Page-level text extractions:
┄┄┄┄┄┄┄┄┄┄
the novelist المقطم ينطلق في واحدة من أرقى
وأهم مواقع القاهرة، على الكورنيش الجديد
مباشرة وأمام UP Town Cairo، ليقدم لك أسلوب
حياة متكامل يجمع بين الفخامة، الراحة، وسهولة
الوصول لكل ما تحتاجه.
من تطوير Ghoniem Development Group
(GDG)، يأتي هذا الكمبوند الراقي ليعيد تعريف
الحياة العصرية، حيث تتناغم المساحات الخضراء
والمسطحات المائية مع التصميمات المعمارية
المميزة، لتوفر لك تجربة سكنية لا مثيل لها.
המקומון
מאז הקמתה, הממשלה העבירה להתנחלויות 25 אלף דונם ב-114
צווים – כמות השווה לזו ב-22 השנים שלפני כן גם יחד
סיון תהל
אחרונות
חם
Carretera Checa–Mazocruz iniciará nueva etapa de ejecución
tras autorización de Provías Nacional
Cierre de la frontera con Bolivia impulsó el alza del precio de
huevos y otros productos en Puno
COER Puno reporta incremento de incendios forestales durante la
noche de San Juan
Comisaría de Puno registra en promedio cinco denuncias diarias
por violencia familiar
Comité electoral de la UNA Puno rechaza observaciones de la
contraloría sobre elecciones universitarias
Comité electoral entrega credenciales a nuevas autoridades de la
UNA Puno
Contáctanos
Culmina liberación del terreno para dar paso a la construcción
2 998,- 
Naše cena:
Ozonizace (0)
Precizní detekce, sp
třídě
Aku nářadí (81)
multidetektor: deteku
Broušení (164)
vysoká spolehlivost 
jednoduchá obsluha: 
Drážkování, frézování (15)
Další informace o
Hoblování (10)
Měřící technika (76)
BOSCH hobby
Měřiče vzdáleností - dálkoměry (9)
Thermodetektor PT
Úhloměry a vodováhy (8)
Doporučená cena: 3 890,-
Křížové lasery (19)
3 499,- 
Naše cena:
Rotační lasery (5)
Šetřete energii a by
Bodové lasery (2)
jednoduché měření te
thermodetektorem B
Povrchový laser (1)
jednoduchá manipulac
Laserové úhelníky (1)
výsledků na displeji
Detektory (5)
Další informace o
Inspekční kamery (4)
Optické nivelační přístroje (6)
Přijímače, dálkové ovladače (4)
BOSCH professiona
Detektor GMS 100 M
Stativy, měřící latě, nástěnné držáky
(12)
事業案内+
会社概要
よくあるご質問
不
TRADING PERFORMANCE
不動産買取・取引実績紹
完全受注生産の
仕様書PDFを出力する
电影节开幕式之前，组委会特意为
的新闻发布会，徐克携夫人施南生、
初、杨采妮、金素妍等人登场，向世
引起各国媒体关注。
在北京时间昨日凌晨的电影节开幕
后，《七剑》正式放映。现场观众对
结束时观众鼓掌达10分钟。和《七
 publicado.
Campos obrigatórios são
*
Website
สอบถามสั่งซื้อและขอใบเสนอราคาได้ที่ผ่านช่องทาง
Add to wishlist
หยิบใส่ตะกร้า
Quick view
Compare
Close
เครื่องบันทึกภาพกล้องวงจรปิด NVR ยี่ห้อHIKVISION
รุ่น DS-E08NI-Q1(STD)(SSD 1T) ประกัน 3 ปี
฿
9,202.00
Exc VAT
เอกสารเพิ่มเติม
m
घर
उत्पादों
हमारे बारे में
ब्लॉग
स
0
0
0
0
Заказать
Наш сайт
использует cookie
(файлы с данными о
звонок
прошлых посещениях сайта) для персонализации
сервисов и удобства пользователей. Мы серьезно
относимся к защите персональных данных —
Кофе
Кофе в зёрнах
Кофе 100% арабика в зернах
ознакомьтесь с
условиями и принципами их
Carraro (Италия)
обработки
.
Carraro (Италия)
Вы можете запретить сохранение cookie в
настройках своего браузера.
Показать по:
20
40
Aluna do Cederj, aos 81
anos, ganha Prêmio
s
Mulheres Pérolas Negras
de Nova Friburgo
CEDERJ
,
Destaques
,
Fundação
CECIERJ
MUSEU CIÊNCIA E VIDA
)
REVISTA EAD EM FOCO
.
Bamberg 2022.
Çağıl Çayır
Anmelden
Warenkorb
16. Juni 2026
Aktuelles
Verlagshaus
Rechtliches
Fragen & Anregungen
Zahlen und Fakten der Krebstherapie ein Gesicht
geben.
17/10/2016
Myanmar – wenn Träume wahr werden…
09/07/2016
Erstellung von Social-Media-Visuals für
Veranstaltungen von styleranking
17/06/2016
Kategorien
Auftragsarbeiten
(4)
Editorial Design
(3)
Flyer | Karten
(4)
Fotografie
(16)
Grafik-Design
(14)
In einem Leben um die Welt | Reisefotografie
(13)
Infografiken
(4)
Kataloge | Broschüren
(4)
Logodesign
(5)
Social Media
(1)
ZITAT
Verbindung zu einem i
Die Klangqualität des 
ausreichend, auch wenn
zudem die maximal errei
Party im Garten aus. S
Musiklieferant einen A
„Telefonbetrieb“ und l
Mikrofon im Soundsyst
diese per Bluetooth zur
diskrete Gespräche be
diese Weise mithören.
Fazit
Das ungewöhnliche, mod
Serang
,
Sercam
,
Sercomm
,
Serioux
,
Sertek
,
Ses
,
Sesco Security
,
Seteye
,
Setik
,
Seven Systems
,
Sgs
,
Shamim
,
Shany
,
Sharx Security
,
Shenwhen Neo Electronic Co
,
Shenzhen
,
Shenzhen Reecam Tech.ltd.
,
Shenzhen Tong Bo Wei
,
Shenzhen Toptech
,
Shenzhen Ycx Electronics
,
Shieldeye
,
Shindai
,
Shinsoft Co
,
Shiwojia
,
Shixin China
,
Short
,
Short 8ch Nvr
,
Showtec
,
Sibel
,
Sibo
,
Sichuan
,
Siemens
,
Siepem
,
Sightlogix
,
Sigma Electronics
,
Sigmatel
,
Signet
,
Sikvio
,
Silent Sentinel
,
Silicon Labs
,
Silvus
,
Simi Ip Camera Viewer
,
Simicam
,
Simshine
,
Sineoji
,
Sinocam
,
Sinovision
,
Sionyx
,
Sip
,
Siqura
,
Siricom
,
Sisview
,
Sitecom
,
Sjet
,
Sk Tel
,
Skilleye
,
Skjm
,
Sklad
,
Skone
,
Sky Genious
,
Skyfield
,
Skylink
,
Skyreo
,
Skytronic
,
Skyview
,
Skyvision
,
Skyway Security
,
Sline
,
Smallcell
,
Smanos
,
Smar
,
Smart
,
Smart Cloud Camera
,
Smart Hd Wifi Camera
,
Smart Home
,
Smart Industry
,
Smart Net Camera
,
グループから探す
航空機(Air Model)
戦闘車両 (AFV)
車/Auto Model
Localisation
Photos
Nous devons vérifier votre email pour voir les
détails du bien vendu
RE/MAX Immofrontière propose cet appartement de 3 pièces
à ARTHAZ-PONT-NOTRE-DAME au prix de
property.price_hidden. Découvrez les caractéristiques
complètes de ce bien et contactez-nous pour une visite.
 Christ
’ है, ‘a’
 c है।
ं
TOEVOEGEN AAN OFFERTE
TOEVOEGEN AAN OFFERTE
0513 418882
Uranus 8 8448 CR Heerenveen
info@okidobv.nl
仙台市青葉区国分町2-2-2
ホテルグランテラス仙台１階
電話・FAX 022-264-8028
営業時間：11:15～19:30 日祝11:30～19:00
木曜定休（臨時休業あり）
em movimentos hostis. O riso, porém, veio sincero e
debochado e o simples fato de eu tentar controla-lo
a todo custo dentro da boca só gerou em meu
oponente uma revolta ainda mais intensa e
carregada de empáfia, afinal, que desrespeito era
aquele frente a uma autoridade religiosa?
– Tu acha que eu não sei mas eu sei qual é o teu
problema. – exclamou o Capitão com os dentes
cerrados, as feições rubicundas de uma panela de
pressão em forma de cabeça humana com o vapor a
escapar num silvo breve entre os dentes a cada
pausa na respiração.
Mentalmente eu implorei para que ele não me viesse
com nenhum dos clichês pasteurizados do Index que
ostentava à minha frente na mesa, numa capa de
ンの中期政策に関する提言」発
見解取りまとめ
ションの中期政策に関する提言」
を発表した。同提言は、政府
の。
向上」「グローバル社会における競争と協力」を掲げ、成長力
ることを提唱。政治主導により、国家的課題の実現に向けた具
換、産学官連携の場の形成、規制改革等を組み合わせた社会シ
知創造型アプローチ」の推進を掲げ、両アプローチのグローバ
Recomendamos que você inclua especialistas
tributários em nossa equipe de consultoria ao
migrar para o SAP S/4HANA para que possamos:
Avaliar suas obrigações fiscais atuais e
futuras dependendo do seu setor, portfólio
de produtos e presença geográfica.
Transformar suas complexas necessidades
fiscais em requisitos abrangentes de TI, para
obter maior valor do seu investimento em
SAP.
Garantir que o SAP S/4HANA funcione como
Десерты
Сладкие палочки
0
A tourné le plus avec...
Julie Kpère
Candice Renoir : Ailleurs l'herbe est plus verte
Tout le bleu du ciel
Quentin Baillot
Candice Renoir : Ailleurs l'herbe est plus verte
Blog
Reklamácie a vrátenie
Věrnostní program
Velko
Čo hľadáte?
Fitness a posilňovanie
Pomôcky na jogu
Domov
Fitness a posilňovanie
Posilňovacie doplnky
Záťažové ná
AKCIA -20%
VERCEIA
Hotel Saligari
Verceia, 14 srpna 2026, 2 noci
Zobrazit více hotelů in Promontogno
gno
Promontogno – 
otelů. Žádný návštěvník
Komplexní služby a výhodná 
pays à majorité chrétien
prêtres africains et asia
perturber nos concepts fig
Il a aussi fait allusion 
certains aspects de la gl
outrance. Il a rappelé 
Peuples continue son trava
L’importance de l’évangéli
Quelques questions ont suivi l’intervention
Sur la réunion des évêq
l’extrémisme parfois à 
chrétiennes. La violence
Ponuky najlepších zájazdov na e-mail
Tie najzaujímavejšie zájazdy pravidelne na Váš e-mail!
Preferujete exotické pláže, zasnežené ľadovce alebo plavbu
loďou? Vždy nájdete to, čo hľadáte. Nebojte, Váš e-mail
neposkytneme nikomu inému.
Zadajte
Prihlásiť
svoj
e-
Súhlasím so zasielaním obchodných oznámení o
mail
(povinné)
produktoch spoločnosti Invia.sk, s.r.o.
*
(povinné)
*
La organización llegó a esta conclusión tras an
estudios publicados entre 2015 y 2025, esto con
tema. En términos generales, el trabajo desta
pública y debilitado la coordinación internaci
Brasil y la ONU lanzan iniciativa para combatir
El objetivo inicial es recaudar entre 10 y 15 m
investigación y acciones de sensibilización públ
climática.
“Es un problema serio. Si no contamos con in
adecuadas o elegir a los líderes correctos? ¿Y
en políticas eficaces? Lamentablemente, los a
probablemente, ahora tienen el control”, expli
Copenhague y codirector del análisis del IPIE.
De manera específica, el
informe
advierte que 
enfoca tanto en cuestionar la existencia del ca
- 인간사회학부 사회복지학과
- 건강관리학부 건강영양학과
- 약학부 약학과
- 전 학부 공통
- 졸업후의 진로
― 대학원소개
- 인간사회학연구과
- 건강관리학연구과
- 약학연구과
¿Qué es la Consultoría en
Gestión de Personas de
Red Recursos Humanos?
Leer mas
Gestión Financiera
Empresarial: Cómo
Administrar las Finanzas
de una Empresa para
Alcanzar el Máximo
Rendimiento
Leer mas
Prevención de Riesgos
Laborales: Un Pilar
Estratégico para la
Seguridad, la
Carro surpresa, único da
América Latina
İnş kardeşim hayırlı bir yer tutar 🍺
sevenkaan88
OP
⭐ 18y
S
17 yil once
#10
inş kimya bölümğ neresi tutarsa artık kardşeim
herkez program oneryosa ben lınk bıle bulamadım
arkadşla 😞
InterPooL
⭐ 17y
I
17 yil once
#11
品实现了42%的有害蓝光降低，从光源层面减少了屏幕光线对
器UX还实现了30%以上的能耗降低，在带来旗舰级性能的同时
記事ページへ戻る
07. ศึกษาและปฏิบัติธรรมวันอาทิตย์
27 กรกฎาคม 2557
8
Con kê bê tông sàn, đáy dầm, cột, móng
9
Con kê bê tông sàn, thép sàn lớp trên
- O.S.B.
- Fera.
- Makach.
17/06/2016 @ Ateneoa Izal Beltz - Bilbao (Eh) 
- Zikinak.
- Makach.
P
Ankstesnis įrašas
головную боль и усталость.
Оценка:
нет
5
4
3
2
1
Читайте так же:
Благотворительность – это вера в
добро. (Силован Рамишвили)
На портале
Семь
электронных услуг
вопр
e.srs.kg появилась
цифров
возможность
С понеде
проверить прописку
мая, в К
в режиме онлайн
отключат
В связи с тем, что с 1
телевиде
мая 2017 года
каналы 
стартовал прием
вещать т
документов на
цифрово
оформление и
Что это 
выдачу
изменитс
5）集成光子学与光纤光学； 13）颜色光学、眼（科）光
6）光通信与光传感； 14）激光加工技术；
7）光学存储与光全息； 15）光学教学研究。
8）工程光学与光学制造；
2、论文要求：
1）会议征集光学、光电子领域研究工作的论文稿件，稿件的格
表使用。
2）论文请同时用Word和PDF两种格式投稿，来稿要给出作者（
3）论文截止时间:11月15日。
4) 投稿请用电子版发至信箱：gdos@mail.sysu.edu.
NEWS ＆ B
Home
┄┄┄┄┄┄┄┄┄┄
▶ _Task_
Please retype the data exactly as it stands, from its first line down to the line that contains "والمسطحات المائية مع التصميمات المعمارية", then stop.

▶ _Exercise output_
the novelist المقطم ينطلق في واحدة من أرقى
وأهم مواقع القاهرة، على الكورنيش الجديد
مباشرة وأمام UP Town Cairo، ليقدم لك أسلوب
حياة متكامل يجمع بين الفخامة، الراحة، وسهولة
الوصول لكل ما تحتاجه.
من تطوير Ghoniem Development Group
(GDG)، يأتي هذا الكمبوند الراقي ليعيد تعريف
الحياة العصرية، حيث تتناغم المساحات الخضراء
والمسطحات المائية مع التصميمات المعمارية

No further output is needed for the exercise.